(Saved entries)
+-------+
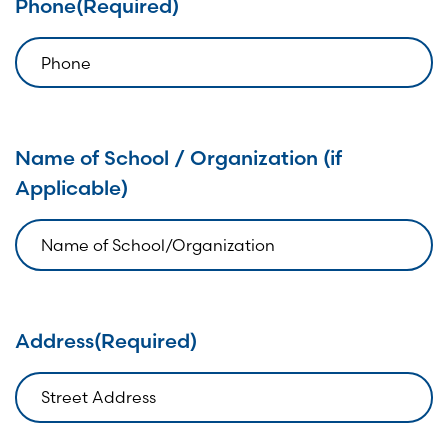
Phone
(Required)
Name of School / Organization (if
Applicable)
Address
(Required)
+-------+
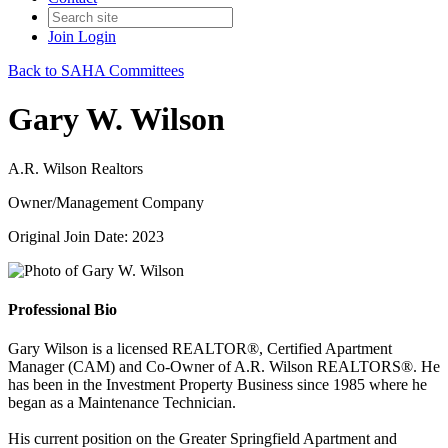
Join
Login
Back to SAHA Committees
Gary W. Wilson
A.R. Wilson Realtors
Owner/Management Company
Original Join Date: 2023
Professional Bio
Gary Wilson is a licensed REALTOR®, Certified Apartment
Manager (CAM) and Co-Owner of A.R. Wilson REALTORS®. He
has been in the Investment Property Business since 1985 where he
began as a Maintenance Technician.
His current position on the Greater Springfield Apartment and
+-------+
**Work required:** Return each line from the records that includes the word "Owner".

**Worked solution:**
Owner/Management Company
Manager (CAM) and Co-Owner of A.R. Wilson REALTORS®. He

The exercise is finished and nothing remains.